More recently, Frazer partnered with Nandipha Mntambo, a visual artist known for using natural materials to explore female identity and the human body, to design “a scent that would evoke the smell and the feel of … cowhide,” as Mntambo puts it. Design consultant Gary Cotterell, who has known Frazer for years and oversaw the collaboration, was impressed by Frazer’s commitment to hand-crafting a beautiful product that’s 100 percent natural (“It’s much harder than it looks,” he says).
Silvana Bottega, a South African wine marketer who worked with Frazer to create a “parfum du vin” — a scent inspired by wine with hints of rose petals, splashes of ripe berries, light vanilla and the smoky essence of the barrels — praises “the depth of [her] sensory vocabulary” and her refusal to compromise.
Despite her success to date, “Tammy is still quite under the radar,” says Cotterell. “She doesn’t have a flashy personality,” and she’s so involved in every aspect of her business that there’s a self-imposed ceiling on how much she can achieve.
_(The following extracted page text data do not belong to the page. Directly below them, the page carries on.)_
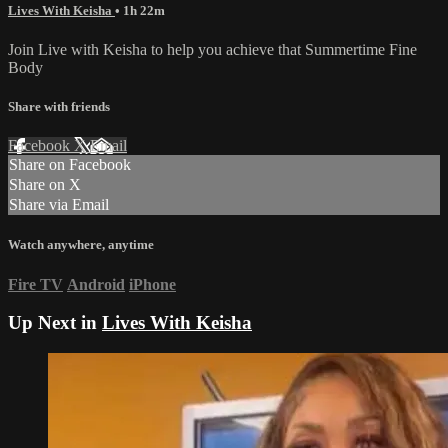
Lives With Keisha
• 1h 22m
Join Live with Keisha to help you achieve that Summertime Fine
Body
Share with friends
Facebook
X
Email
Share on Facebook
Share on X
Share via Email
Watch anywhere, anytime
Fire TV
Android
iPhone
Up Next in
Lives With Keisha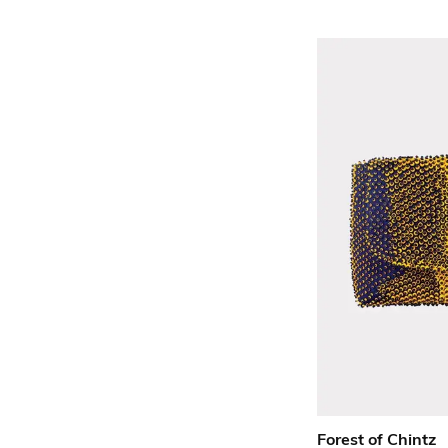
Forest of Chintz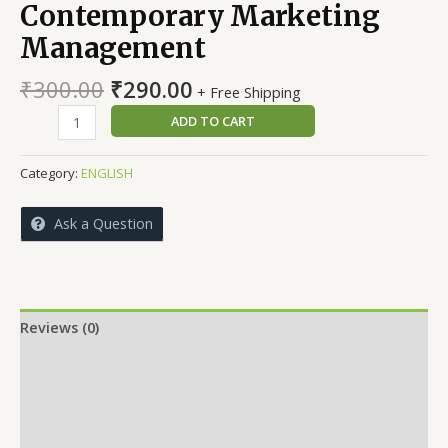
Contemporary Marketing
Management
Original
Current
₹
300.00
₹
290.00
+ Free Shipping
price
price
A
ADD TO CART
was:
is:
Textbook
₹300.00.
₹290.00.
on
Category:
ENGLISH
Contemporary
Marketing
Ask a Question
Management
quantity
Reviews (0)
More Offers
Store Policies
Inquiries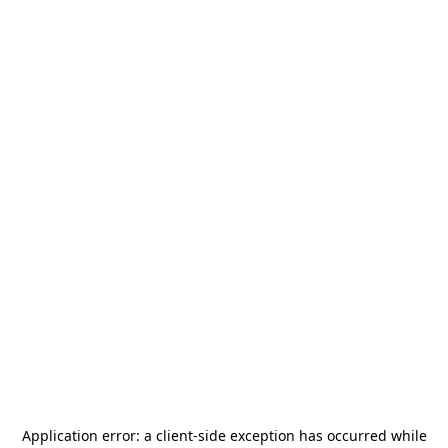
Application error: a
client
-side exception has occurred while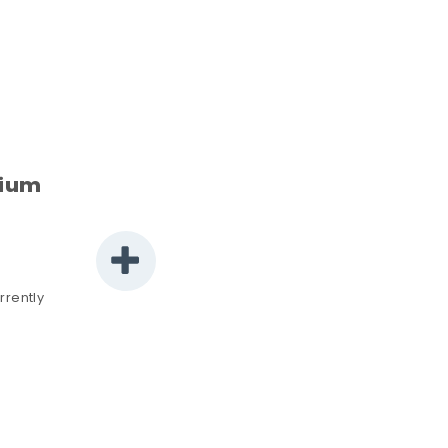
rium
rrently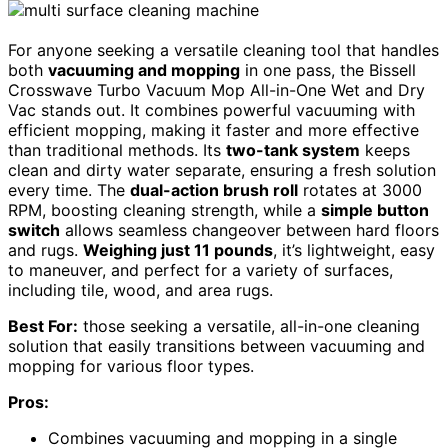
For anyone seeking a versatile cleaning tool that handles
both
vacuuming and mopping
in one pass, the Bissell
Crosswave Turbo Vacuum Mop All-in-One Wet and Dry
Vac stands out. It combines powerful vacuuming with
efficient mopping, making it faster and more effective
than traditional methods. Its
two-tank system
keeps
clean and dirty water separate, ensuring a fresh solution
every time. The
dual-action brush roll
rotates at 3000
RPM, boosting cleaning strength, while a
simple button
switch
allows seamless changeover between hard floors
and rugs.
Weighing just 11 pounds
, it’s lightweight, easy
to maneuver, and perfect for a variety of surfaces,
including tile, wood, and area rugs.
Best For:
those seeking a versatile, all-in-one cleaning
solution that easily transitions between vacuuming and
mopping for various floor types.
Pros:
Combines vacuuming and mopping in a single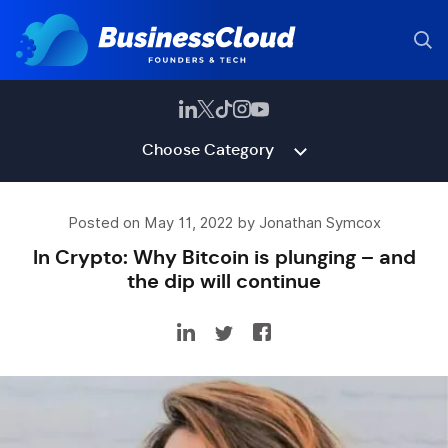
Choose Category
Posted on May 11, 2022 by Jonathan Symcox
In Crypto: Why Bitcoin is plunging – and
the dip will continue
Ten years in, Frazer Parfum is only sold online, but Frazer is determined to crack the mainstream market — despite the substantial challenges inherent in her more expensive, harder-to-source products. She’s talking to a luxury South African homeware brand about stocking her aromatherapy candles, she recently created a fragrance for a South African clothing chain, and she’s planning a concept store in California, chosen because residents there “already live and breathe wellness.” She admits it’s been a steep learning curve, but the former marketing exec knows that producing at higher volumes is the key to reducing prices and extending her brand’s reach.
But she’d never sell out — would she?
“I’d love to ‘sell out’!” she exclaims, saying it would be “incredible” if a “bigger, knowledgeable industry powerhouse” were to purchase and grow the Frazer brand. That, it seems, would be the smell of success.